Truth: According to data from the Wall Street Journal, Coca-Cola shares dropped from $56.16 to $55.22 right at the market opening on Monday, before the episode involving Cristiano Ronaldo.

Discuss this news on Eunomia

After the gesture of the Portuguese player, it is possible to note that there was no further significant variation in the stock price on that day.

Thailand

It is false that birth control pills poses risk when taken along with COVID-19 vaccines

Facts: Posts shared on Facebook claim that women should avoid taking birth control pills two weeks before and two weeks after their COVID-19 vaccination due to the risk of developing blood clots that can lead to death.

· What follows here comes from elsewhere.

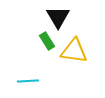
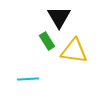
black triangle: moved 1 px right
cyan line: moved 2 px up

Truth: After the rumor start spreading on social media, The Royal Thai College of Obstetricians and Gynaecologists said in a statement that “those who use all types of hormonal birth control pills can get COVID-19 vaccination without having to stop.” “Based on the present data of the research studies of women getting Covid-19 vaccines, there are no risks of getting blood clots whatsoever.” According to Thai government data, after administering more than 5 million doses of Sinovac and AstraZeneca vaccines, the country has not recorded any cases of blood clots.

Africa

Emmanuel Macron was not slapped for not respecting Covid-19 sanitary protocols

Facts: Posts shared on Facebook and Twitter claim that French President Emmanuel Macron was slapped in the face by a man during a walkabout in Tain-l'Hermitage, southern France, for not respecting the social distancing rules in place to reduce the spread of COVID-19.

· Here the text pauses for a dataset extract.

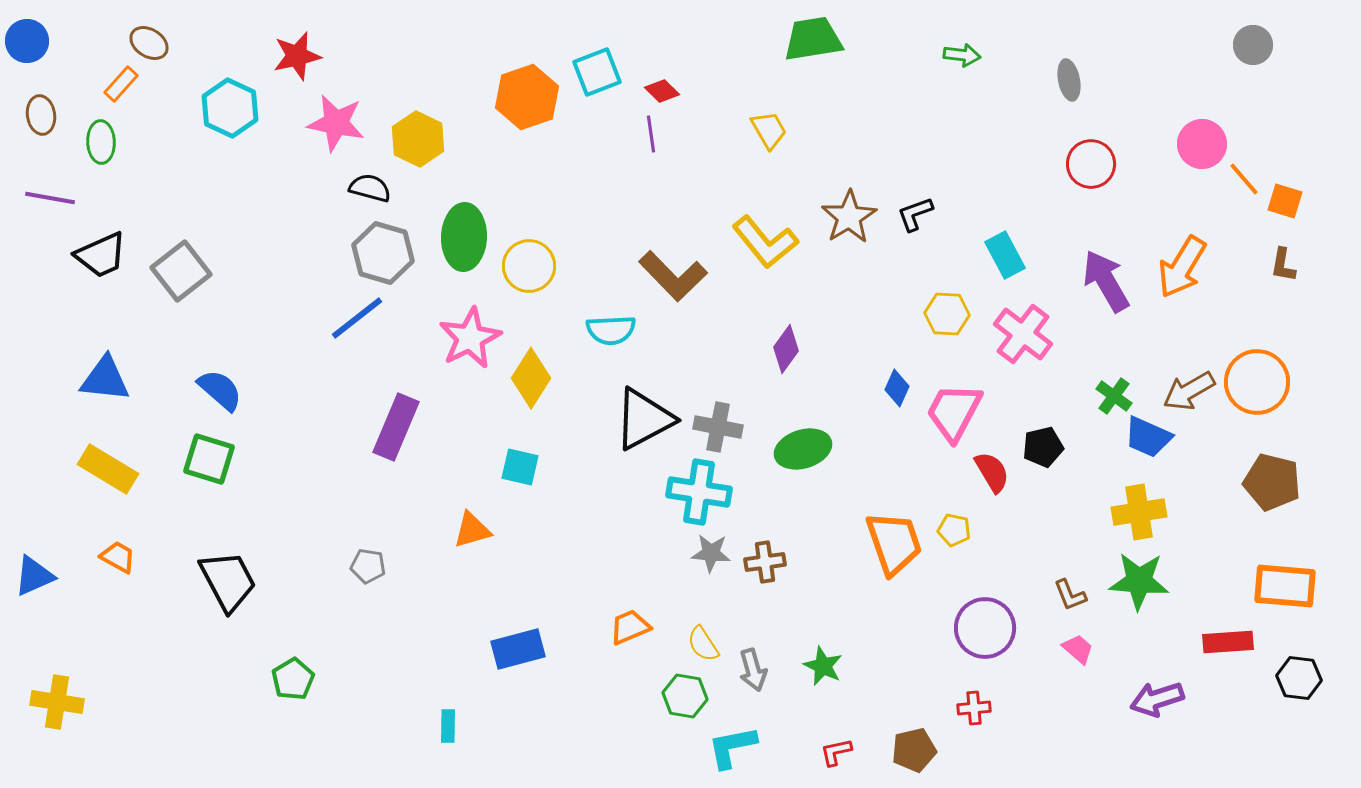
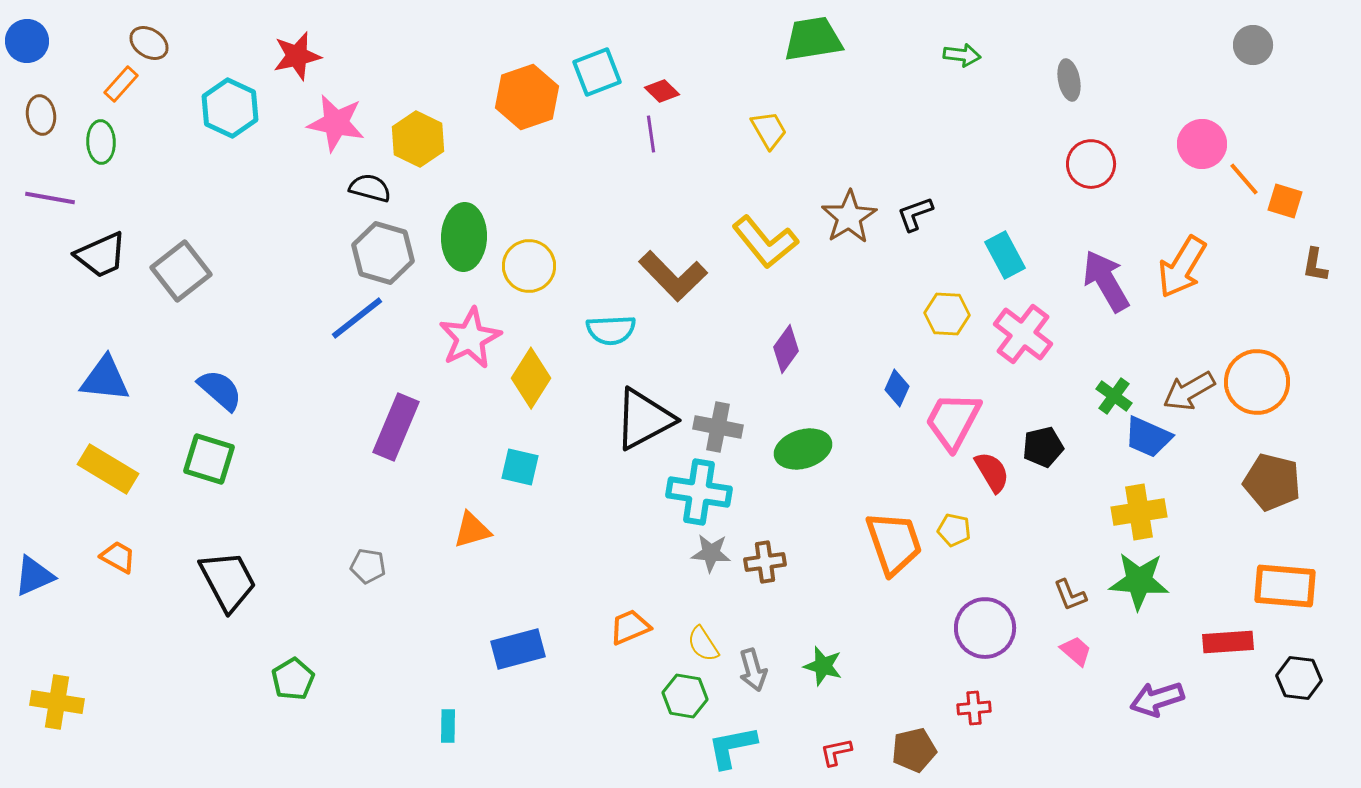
brown L-shape at (1283, 265): moved 32 px right
pink trapezoid at (954, 412): moved 1 px left, 9 px down
pink trapezoid at (1078, 649): moved 2 px left, 2 px down
green star at (823, 666): rotated 9 degrees counterclockwise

According to the posts, Macron's wrong attitude meant that Damien Tarel, the man who attacked him, was given only a three-month prison sentence and a fine of 1,500 euros.

Truth: Contrary to what the posts claim, Tarel received an 18-month sentence. During a court hearing, the 28-year-old claimed to be a right-wing sympathizer and reported hitting the French president in the face “instinctively and without thinking.”

Brazil

Bolsonaro's motorcade did not gather 1.3 million motorcycles and did not get into the Guinness Book of Records

Facts: Posts shared on social media claim that the motorcade held Saturday, June 12, in São Paulo, attended by the right-wing Brazilian President Jair Bolsonaro, gathered 1.3 million motorcycles and entered the Guinness Book of Records.

Truth: In a statement, the São Paulo Secretary of Public Security (SSP) said that about 12,000 motorcycles participated in the event. “The SSP informs that the estimate of the public present in demonstrations is made based on mapping and georeferencing resources, based on aerial images, which determine the main extension of the demonstration, as well as the occupations in adjacent streets,” reads the statement. Regarding the world record, the Guinness Book organization said in a statement that “there was no official attempt” to break any record.

Colombia

Former Swedish Prime Minister did not say that Nobel Peace Prize to Juan Manuel Santos was 'the worst mistake in its history'

Facts: Posts shared on Facebook and Twitter claim that former Swedish Prime Minister Carl Bildt said in an interview on June 2 with the Russian newspaper Pravda that the Royal Swedish Academy of Sciences committed “the worst mistake in its history” by awarding in 2017 the Nobel Peace Prize to then-Colombian President Juan Manuel Santos for his peace negotiations with the FARC (Revolutionary Armed Forces of Colombia) and his efforts to end the country's more than 50-year civil war.

“He lied to the Committee, to the world, defending the impunity of the aggressors of the most precious rights of a society, such as life and liberty, creating for these monsters with whom he agreed a peace treaty, a special justice of forgiveness and forgetfulness,” Bildt allegedly said in the interview.

Truth: First, Juan Manuel Santos received the Nobel Peace Prize in 2016, and not in 2017, as the posts claim. When asked on Twitter about the veracity of the claim, Carl Bildt posted in his official account on the social media that the information is “all wrong in every way” and also clarified that, unlike the scientific prizes, the Nobel Peace Prize is awarded in Norway, not in Sweden. The posts also mistakenly state that Bildt was once a member of the Royal Swedish Academy of Sciences.

In the Pravda newspaper archive, it is not possible to find any interview given by Bildt.